Premiumization and in-house chip strategies favor Apple (AAPL), Samsung Electronics (SSNLF), and Google (GOOG) (GOOGL) as System on Chip, or SoC, market dynamics shift amid memory and storage becoming core cost drivers, according to Counterpoint Research
Analyst Soumen Mandal said that in 2020, memory accounted for about 8% of component costs in a flagship device such as Apple’s (AAPL) iPhone 12 Pro Max (6 GB DRAM and 128 GB NAND). By September 2025, this share had risen to around 10% in the iPhone 17 Pro Max (12 GB DRAM and 256 GB NAND).
Dynamic Random Access Memory, or DRAM, and NAND are two different types of memories.

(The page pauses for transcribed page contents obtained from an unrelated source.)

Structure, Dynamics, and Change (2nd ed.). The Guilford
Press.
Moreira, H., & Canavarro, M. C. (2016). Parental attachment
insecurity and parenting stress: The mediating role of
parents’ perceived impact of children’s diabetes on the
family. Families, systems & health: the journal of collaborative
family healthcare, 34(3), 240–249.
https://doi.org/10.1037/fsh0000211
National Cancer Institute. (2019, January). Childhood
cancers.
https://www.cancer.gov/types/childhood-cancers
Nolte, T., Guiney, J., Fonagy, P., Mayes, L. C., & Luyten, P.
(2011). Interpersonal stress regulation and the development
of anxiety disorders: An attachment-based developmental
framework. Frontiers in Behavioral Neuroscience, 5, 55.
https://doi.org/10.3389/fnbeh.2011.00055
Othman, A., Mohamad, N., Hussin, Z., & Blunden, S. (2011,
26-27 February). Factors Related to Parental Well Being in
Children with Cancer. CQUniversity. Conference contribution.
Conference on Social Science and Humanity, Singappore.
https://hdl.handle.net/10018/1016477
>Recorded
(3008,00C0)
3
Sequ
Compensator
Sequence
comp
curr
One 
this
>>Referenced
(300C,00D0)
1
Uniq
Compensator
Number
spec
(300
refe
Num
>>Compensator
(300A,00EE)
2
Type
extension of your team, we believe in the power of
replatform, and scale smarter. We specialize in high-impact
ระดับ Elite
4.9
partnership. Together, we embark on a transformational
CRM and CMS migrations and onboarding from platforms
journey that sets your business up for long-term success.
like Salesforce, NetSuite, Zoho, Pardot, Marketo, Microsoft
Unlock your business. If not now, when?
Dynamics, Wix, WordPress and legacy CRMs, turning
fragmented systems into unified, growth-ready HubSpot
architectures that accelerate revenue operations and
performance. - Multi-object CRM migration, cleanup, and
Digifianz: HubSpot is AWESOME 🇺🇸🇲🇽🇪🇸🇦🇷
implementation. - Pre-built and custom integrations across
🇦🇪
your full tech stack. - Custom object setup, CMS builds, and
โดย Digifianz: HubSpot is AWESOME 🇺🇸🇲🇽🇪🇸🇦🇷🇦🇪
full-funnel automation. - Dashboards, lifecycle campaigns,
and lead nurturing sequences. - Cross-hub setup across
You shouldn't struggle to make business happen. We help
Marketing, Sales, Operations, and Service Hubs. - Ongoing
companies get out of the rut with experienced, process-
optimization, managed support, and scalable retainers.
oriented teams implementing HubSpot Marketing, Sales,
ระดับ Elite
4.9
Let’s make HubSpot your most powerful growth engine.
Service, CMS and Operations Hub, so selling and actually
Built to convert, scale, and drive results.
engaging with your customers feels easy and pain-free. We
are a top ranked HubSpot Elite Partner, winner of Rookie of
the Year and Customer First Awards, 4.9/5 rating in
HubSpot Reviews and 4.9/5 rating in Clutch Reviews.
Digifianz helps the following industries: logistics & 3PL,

Meanwhile, in current Android flagships configured with 12 GB-16GB LPDDR5X RAM and 512 GB-1TB Universal Flash Storage, or UFS, 4.0 storage, memory can represent 20% or more of total Bill of Materials, or BoM, with the ongoing memory price hikes, the analysts added.
“This shift reflects not only higher component cost, but also rising demand from on-device AI, advanced gaming, and increasingly complex imaging pipelines,” said Mandal.
In addition, the analyst noted that the rapid expansion of data centers is also tightening supply. As memory suppliers focus on high-bandwidth memory, or HBM, and DDR5 for servers, the capacity of legacy DRAM (DDR4, LPDDR4) has reduced.
Nvidia (NVDA) uses HBM chips for its AI accelerators. South Korean company SK hynix (HXSC.F) is a major supplier of HBM chips to Nvidia and competes with compatriot Samsung and American company Micron (MU).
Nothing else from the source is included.